Mapping graph vertices to dominators
Processing node 1315/1315
Building catlasses for connected components
Processing component 0/1
Catlas done
0 1
1 6
2 12
3 21
4 35
5 62
6 108
7 188


# calculate MinHash signatures from tr-1.fa and tr-2.fa

We know (by construction in this case) that tr-1.fa and tr-2.fa collectively cover the nodes in tr-cross.fa. Calculate MinHashes from each of them and use them to search, below.

Note, the MINHASH_MAX_SIZE can be modified below. the MINHASH_KSIZE must match what was used in walk-dbg.py, above; it defaults to k=31, and cannot go above 32 for now.

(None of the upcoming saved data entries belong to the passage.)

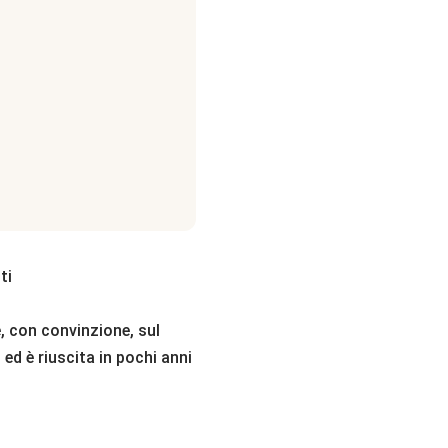
ti
re, con convinzione, sul
ed è riuscita in pochi anni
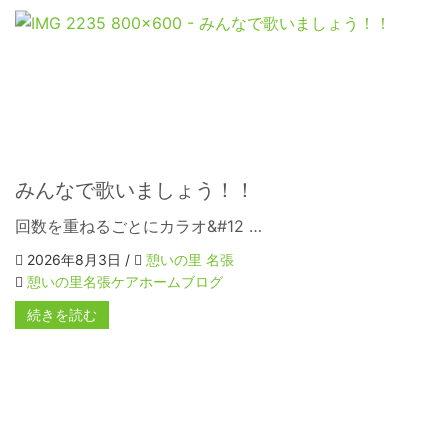
みんなで歌いましょう！！
回数を重ねるごとにカラオ&#12 …
2026年8月3日 /
憩いの里 名張
憩いの里名張ケアホームブログ
続きを読む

(These minhash signatures can be used to search the catlas .mxt file.)

In [3]:
from khmer import MinHash
import screed

MINHASH_MAX_SIZE=500   # important note: sensitivity in this parameter. not sure why. @CTB
MINHASH_KSIZE = 31

tr1_mh = MinHash(MINHASH_MAX_SIZE, MINHASH_KSIZE)
for record in screed.open('../data/tr-1.fa'):
    tr1_mh.add_sequence(record.sequence)

tr2_mh = MinHash(MINHASH_MAX_SIZE, MINHASH_KSIZE)
for record in screed.open('../data/tr-2.fa'):
    tr2_mh.add_sequence(record.sequence)
    
def dump_hashes_to_file(mh, filename):
    with open(filename, 'wt') as fp:
        hashes = mh.get_mins()
        hashes = map(str, hashes)
        fp.write(' '.join(hashes))

dump_hashes_to_file(tr1_mh, 'tr-cross/tr-1.mh.txt')
dump_hashes_to_file(tr2_mh, 'tr-cross/tr-2.mh.txt')

### side note - working with MinHashes and files

To load MinHashes from a file, create a new MinHash object and then use `MinHash.add_hash(h)` to add each hash from the file:

```
# load mh from a file
mh = MinHash(1000, 31)
with open(dumpfile, 'rt') as fp:
   hashes = fp.read().strip().split(' ')
   for h in hashes:
      h = int(h)
      mh.add_hash(h)
```

# Search the catlas with a minhash

In [4]:
# search for minhash of first sequence with label #1
!../search-for-domgraph-nodes.py tr-cross 3 tr-cross/tr-1.mh.txt 1

reading mxt file tr-cross/tr-cross.catlas.3.mxt
reading mh file tr-cross/tr-1.mh.txt
searching catlas minhashes w/tr-cross/tr-1.mh.txt
best match: similarity 0.972, catlas node 0
found 188 domgraph leaves under catlas nodes [0]
labels we're looking for: {1}
all labels: {1, 2}

pos dom nodes: 188
neg dom nodes: 0
all dom nodes: 188

tp: 95
fp: 93
fn: 0
tn: 0


In [5]:
# search for minhash of second sequence with label #2
!../search-for-domgraph-nodes.py tr-cross 3 tr-cross/tr-2.mh.txt 2

reading mxt file tr-cross/tr-cross.catlas.3.mxt
reading mh file tr-cross/tr-2.mh.txt
searching catlas minhashes w/tr-cross/tr-2.mh.txt
best match: similarity 1.000, catlas node 0
found 188 domgraph leaves under catlas nodes [0]
labels we're looking for: {2}
all labels: {1, 2}

pos dom nodes: 188
neg dom nodes: 0
all dom nodes: 188

tp: 96
fp: 92
fn: 0
tn: 0


## Some catveats

Things I will think about:

* right now I am only labeling nodes with degree > 2; linear segments are not labeled at all. Is this a problem?